Extracted page text data:
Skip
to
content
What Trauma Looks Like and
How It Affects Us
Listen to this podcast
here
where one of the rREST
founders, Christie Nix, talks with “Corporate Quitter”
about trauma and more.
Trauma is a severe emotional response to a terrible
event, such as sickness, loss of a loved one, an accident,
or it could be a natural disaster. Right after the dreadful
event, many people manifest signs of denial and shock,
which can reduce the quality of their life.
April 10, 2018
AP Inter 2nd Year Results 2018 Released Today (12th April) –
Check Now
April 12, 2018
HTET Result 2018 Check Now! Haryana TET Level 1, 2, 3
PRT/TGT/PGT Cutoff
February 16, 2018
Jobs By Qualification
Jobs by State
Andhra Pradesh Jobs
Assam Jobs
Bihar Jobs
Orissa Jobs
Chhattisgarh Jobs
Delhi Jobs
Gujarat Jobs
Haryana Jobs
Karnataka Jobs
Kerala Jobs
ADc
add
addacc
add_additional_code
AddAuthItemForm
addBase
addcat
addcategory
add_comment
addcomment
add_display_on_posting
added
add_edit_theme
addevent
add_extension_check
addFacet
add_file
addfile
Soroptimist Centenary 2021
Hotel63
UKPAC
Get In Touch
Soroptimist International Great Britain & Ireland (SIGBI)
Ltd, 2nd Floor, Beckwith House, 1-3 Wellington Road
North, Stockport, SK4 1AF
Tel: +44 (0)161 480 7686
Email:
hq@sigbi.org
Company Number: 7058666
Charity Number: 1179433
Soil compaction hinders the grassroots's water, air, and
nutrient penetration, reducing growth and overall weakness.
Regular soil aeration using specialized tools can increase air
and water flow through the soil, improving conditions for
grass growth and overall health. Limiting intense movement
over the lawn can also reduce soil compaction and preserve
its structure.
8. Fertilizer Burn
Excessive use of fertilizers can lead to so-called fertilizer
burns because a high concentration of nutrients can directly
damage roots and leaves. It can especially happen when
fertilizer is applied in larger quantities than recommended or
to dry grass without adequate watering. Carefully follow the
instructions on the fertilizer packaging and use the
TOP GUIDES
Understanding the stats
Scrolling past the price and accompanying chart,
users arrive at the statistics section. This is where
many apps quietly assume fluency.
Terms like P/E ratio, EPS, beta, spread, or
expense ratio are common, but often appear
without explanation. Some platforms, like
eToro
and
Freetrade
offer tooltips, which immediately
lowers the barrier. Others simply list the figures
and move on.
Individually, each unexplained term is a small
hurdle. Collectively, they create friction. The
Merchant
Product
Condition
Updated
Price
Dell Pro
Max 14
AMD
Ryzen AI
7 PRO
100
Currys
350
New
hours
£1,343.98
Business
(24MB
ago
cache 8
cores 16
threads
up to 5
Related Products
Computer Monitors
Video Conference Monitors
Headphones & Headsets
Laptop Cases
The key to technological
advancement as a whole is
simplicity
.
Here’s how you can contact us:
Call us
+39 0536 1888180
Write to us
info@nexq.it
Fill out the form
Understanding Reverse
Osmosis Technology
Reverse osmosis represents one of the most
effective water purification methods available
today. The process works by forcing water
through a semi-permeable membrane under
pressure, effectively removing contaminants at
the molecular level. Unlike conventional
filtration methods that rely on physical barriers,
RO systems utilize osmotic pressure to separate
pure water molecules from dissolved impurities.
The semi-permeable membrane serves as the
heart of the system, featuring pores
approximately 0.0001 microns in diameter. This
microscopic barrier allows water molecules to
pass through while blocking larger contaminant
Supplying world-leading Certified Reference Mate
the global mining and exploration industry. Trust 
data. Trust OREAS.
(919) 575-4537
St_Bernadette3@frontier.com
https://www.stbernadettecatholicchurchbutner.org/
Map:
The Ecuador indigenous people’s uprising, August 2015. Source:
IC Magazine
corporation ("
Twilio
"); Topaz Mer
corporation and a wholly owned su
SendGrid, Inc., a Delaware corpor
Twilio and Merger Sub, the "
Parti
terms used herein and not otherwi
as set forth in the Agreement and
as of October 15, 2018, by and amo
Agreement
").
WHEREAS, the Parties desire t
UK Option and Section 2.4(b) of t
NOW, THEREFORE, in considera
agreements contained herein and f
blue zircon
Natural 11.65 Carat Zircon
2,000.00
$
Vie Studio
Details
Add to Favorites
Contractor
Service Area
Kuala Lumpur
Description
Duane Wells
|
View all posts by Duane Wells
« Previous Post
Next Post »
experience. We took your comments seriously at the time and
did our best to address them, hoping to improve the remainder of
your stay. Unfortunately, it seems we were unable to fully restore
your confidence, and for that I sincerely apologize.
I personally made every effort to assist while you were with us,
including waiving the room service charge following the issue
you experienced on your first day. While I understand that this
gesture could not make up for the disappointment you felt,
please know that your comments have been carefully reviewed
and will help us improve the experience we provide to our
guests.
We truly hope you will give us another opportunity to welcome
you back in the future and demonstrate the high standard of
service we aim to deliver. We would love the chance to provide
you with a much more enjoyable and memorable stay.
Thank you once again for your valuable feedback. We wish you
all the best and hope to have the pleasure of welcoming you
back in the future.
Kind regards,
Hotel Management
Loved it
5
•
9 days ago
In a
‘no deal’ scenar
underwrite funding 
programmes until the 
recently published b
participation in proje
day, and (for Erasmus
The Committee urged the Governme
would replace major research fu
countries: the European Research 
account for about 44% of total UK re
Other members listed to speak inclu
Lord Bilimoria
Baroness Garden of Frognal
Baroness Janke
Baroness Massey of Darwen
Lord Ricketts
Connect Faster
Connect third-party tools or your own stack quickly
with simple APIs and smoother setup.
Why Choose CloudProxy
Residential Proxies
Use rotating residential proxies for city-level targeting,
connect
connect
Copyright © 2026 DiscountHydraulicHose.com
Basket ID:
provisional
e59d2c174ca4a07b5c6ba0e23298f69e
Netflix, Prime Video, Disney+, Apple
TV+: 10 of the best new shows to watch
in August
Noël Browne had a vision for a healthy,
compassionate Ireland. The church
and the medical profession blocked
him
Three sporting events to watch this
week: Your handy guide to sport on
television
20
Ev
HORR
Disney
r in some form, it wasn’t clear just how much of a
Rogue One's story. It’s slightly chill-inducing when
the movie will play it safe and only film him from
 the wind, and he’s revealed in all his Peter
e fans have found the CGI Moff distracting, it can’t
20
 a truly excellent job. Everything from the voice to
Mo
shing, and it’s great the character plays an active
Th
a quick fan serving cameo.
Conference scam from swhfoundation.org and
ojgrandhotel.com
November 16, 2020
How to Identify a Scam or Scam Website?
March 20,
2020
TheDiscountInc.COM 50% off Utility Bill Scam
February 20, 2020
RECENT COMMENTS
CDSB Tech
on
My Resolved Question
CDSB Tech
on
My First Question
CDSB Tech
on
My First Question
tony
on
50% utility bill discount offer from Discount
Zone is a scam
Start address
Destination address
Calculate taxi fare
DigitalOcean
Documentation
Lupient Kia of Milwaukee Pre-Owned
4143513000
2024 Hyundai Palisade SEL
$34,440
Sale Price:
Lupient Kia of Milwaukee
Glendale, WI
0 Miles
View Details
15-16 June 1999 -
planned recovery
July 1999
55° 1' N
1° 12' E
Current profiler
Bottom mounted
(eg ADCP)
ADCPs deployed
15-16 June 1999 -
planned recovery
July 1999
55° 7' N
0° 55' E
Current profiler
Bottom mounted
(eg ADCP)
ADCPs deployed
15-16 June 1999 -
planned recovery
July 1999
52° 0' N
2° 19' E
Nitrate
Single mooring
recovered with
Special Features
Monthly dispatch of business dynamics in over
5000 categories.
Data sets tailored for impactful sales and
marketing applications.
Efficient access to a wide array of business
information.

## Work request
Transcribe each record shown above, exactly.

## Written answer
Skip
to
content
What Trauma Looks Like and
How It Affects Us
Listen to this podcast
here
where one of the rREST
founders, Christie Nix, talks with “Corporate Quitter”
about trauma and more.
Trauma is a severe emotional response to a terrible
event, such as sickness, loss of a loved one, an accident,
or it could be a natural disaster. Right after the dreadful
event, many people manifest signs of denial and shock,
which can reduce the quality of their life.
April 10, 2018
AP Inter 2nd Year Results 2018 Released Today (12th April) –
Check Now
April 12, 2018
HTET Result 2018 Check Now! Haryana TET Level 1, 2, 3
PRT/TGT/PGT Cutoff
February 16, 2018
Jobs By Qualification
Jobs by State
Andhra Pradesh Jobs
Assam Jobs
Bihar Jobs
Orissa Jobs
Chhattisgarh Jobs
Delhi Jobs
Gujarat Jobs
Haryana Jobs
Karnataka Jobs
Kerala Jobs
ADc
add
addacc
add_additional_code
AddAuthItemForm
addBase
addcat
addcategory
add_comment
addcomment
add_display_on_posting
added
add_edit_theme
addevent
add_extension_check
addFacet
add_file
addfile
Soroptimist Centenary 2021
Hotel63
UKPAC
Get In Touch
Soroptimist International Great Britain & Ireland (SIGBI)
Ltd, 2nd Floor, Beckwith House, 1-3 Wellington Road
North, Stockport, SK4 1AF
Tel: +44 (0)161 480 7686
Email:
hq@sigbi.org
Company Number: 7058666
Charity Number: 1179433
Soil compaction hinders the grassroots's water, air, and
nutrient penetration, reducing growth and overall weakness.
Regular soil aeration using specialized tools can increase air
and water flow through the soil, improving conditions for
grass growth and overall health. Limiting intense movement
over the lawn can also reduce soil compaction and preserve
its structure.
8. Fertilizer Burn
Excessive use of fertilizers can lead to so-called fertilizer
burns because a high concentration of nutrients can directly
damage roots and leaves. It can especially happen when
fertilizer is applied in larger quantities than recommended or
to dry grass without adequate watering. Carefully follow the
instructions on the fertilizer packaging and use the
TOP GUIDES
Understanding the stats
Scrolling past the price and accompanying chart,
users arrive at the statistics section. This is where
many apps quietly assume fluency.
Terms like P/E ratio, EPS, beta, spread, or
expense ratio are common, but often appear
without explanation. Some platforms, like
eToro
and
Freetrade
offer tooltips, which immediately
lowers the barrier. Others simply list the figures
and move on.
Individually, each unexplained term is a small
hurdle. Collectively, they create friction. The
Merchant
Product
Condition
Updated
Price
Dell Pro
Max 14
AMD
Ryzen AI
7 PRO
100
Currys
350
New
hours
£1,343.98
Business
(24MB
ago
cache 8
cores 16
threads
up to 5
Related Products
Computer Monitors
Video Conference Monitors
Headphones & Headsets
Laptop Cases
The key to technological
advancement as a whole is
simplicity
.
Here’s how you can contact us:
Call us
+39 0536 1888180
Write to us
info@nexq.it
Fill out the form
Understanding Reverse
Osmosis Technology
Reverse osmosis represents one of the most
effective water purification methods available
today. The process works by forcing water
through a semi-permeable membrane under
pressure, effectively removing contaminants at
the molecular level. Unlike conventional
filtration methods that rely on physical barriers,
RO systems utilize osmotic pressure to separate
pure water molecules from dissolved impurities.
The semi-permeable membrane serves as the
heart of the system, featuring pores
approximately 0.0001 microns in diameter. This
microscopic barrier allows water molecules to
pass through while blocking larger contaminant
Supplying world-leading Certified Reference Mate
the global mining and exploration industry. Trust 
data. Trust OREAS.
(919) 575-4537
St_Bernadette3@frontier.com
https://www.stbernadettecatholicchurchbutner.org/
Map:
The Ecuador indigenous people’s uprising, August 2015. Source:
IC Magazine
corporation ("
Twilio
"); Topaz Mer
corporation and a wholly owned su
SendGrid, Inc., a Delaware corpor
Twilio and Merger Sub, the "
Parti
terms used herein and not otherwi
as set forth in the Agreement and
as of October 15, 2018, by and amo
Agreement
").
WHEREAS, the Parties desire t
UK Option and Section 2.4(b) of t
NOW, THEREFORE, in considera
agreements contained herein and f
blue zircon
Natural 11.65 Carat Zircon
2,000.00
$
Vie Studio
Details
Add to Favorites
Contractor
Service Area
Kuala Lumpur
Description
Duane Wells
|
View all posts by Duane Wells
« Previous Post
Next Post »
experience. We took your comments seriously at the time and
did our best to address them, hoping to improve the remainder of
your stay. Unfortunately, it seems we were unable to fully restore
your confidence, and for that I sincerely apologize.
I personally made every effort to assist while you were with us,
including waiving the room service charge following the issue
you experienced on your first day. While I understand that this
gesture could not make up for the disappointment you felt,
please know that your comments have been carefully reviewed
and will help us improve the experience we provide to our
guests.
We truly hope you will give us another opportunity to welcome
you back in the future and demonstrate the high standard of
service we aim to deliver. We would love the chance to provide
you with a much more enjoyable and memorable stay.
Thank you once again for your valuable feedback. We wish you
all the best and hope to have the pleasure of welcoming you
back in the future.
Kind regards,
Hotel Management
Loved it
5
•
9 days ago
In a
‘no deal’ scenar
underwrite funding 
programmes until the 
recently published b
participation in proje
day, and (for Erasmus
The Committee urged the Governme
would replace major research fu
countries: the European Research 
account for about 44% of total UK re
Other members listed to speak inclu
Lord Bilimoria
Baroness Garden of Frognal
Baroness Janke
Baroness Massey of Darwen
Lord Ricketts
Connect Faster
Connect third-party tools or your own stack quickly
with simple APIs and smoother setup.
Why Choose CloudProxy
Residential Proxies
Use rotating residential proxies for city-level targeting,
connect
connect
Copyright © 2026 DiscountHydraulicHose.com
Basket ID:
provisional
e59d2c174ca4a07b5c6ba0e23298f69e
Netflix, Prime Video, Disney+, Apple
TV+: 10 of the best new shows to watch
in August
Noël Browne had a vision for a healthy,
compassionate Ireland. The church
and the medical profession blocked
him
Three sporting events to watch this
week: Your handy guide to sport on
television
20
Ev
HORR
Disney
r in some form, it wasn’t clear just how much of a
Rogue One's story. It’s slightly chill-inducing when
the movie will play it safe and only film him from
 the wind, and he’s revealed in all his Peter
e fans have found the CGI Moff distracting, it can’t
20
 a truly excellent job. Everything from the voice to
Mo
shing, and it’s great the character plays an active
Th
a quick fan serving cameo.
Conference scam from swhfoundation.org and
ojgrandhotel.com
November 16, 2020
How to Identify a Scam or Scam Website?
March 20,
2020
TheDiscountInc.COM 50% off Utility Bill Scam
February 20, 2020
RECENT COMMENTS
CDSB Tech
on
My Resolved Question
CDSB Tech
on
My First Question
CDSB Tech
on
My First Question
tony
on
50% utility bill discount offer from Discount
Zone is a scam
Start address
Destination address
Calculate taxi fare
DigitalOcean
Documentation
Lupient Kia of Milwaukee Pre-Owned
4143513000
2024 Hyundai Palisade SEL
$34,440
Sale Price:
Lupient Kia of Milwaukee
Glendale, WI
0 Miles
View Details
15-16 June 1999 -
planned recovery
July 1999
55° 1' N
1° 12' E
Current profiler
Bottom mounted
(eg ADCP)
ADCPs deployed
15-16 June 1999 -
planned recovery
July 1999
55° 7' N
0° 55' E
Current profiler
Bottom mounted
(eg ADCP)
ADCPs deployed
15-16 June 1999 -
planned recovery
July 1999
52° 0' N
2° 19' E
Nitrate
Single mooring
recovered with
Special Features
Monthly dispatch of business dynamics in over
5000 categories.
Data sets tailored for impactful sales and
marketing applications.
Efficient access to a wide array of business
information.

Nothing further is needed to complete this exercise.